• **WHAT THE EXERCISE ASKS**: Go through the data below and gather each line containing "váha".

• **DATASET CONTENT**:
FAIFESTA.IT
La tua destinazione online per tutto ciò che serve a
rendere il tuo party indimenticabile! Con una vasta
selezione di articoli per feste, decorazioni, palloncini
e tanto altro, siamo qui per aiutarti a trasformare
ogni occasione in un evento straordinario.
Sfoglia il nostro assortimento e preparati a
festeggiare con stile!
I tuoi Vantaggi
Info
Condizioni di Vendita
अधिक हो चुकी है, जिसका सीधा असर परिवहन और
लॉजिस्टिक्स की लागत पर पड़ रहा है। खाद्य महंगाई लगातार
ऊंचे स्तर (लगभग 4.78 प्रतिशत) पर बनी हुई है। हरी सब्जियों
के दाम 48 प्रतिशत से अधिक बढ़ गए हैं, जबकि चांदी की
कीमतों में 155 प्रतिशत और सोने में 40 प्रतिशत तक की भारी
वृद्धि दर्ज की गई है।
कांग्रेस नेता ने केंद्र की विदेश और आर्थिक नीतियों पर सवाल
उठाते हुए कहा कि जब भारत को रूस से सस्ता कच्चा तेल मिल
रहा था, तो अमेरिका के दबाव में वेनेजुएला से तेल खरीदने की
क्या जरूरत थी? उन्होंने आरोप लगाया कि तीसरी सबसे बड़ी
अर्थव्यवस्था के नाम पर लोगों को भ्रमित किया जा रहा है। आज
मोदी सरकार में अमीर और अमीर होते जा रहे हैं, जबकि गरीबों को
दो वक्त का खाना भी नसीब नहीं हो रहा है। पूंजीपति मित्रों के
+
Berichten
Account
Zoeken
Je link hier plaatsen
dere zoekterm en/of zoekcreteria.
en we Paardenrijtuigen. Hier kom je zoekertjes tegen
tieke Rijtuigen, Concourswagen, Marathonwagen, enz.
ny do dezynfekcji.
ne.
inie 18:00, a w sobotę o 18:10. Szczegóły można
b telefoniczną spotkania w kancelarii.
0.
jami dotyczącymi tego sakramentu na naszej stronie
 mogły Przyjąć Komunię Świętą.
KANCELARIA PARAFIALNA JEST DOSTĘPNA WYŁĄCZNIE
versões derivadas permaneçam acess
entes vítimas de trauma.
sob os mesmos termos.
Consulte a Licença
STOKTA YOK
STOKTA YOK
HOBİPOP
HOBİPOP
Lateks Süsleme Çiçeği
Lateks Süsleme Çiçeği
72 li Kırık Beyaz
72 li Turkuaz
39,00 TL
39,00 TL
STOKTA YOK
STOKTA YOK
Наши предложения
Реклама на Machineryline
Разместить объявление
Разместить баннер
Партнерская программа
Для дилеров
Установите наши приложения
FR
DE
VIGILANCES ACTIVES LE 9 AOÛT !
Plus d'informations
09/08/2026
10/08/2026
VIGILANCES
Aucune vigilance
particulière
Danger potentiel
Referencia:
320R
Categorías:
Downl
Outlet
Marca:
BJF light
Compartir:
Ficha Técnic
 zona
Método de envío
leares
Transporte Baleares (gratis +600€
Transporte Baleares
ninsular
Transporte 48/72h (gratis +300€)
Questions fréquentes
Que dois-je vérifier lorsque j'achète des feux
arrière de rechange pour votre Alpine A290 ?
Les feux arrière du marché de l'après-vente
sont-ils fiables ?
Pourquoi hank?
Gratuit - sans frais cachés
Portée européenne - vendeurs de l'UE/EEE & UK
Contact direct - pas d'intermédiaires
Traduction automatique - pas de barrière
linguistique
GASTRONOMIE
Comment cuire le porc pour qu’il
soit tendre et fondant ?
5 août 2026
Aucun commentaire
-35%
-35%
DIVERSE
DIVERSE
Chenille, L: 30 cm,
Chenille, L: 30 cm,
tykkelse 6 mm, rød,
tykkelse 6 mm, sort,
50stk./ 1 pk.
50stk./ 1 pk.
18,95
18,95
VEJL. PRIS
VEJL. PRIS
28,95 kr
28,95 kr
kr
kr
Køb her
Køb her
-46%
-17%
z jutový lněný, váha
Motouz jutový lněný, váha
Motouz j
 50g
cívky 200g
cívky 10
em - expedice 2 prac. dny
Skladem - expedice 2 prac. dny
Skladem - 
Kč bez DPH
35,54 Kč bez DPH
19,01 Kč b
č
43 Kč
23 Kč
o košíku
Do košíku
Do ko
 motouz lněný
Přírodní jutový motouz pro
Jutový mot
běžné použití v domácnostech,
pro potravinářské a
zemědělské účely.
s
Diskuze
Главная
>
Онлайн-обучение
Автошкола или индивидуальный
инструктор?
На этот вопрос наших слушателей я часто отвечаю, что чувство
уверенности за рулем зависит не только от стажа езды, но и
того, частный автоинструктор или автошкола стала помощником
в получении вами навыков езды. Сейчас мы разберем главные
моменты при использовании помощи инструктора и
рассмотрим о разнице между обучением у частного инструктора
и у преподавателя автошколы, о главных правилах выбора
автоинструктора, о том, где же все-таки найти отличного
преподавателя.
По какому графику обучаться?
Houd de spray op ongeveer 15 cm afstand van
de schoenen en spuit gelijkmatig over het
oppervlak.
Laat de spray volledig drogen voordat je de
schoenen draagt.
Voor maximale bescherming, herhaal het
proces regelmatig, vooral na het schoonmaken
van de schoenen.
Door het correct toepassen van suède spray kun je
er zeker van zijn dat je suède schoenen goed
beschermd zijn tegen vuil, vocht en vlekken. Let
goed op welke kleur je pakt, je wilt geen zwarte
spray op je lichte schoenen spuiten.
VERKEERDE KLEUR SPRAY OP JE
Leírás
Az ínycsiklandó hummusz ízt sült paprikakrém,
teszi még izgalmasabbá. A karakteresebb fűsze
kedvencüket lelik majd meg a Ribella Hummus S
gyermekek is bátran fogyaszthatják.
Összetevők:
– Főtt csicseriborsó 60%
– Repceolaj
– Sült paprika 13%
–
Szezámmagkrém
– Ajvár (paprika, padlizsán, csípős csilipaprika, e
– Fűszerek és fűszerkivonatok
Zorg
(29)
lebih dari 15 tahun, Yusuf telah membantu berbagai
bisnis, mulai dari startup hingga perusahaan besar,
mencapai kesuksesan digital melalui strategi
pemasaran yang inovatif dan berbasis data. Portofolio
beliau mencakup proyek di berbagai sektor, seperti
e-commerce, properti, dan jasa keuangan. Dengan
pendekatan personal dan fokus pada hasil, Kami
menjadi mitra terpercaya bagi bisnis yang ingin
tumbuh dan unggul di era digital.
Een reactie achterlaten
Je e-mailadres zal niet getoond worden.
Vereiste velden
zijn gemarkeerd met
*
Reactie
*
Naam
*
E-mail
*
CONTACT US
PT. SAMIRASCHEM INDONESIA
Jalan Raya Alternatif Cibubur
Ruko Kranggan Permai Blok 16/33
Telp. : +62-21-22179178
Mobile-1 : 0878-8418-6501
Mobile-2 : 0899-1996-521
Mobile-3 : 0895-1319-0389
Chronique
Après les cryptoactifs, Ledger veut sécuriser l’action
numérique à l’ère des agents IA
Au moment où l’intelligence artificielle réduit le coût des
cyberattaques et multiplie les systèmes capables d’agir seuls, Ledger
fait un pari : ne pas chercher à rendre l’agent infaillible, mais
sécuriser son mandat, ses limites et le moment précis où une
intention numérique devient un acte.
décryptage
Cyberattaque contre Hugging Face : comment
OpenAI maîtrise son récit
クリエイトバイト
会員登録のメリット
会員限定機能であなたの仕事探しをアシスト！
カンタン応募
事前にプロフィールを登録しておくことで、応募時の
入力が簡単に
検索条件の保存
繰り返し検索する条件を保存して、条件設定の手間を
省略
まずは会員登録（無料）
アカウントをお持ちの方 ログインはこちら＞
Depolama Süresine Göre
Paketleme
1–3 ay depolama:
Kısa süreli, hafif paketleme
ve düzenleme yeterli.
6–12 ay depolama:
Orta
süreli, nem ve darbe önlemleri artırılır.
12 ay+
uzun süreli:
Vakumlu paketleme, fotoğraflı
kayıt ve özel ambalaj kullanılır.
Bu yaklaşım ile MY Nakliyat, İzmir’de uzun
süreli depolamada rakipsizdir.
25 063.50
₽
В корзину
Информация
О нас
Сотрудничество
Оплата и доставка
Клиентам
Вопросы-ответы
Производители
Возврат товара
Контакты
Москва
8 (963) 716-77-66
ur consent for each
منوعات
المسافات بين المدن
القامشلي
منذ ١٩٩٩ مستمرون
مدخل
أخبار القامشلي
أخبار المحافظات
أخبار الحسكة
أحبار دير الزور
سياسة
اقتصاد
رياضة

• **THE ANSWER**:
z jutový lněný, váha
Motouz jutový lněný, váha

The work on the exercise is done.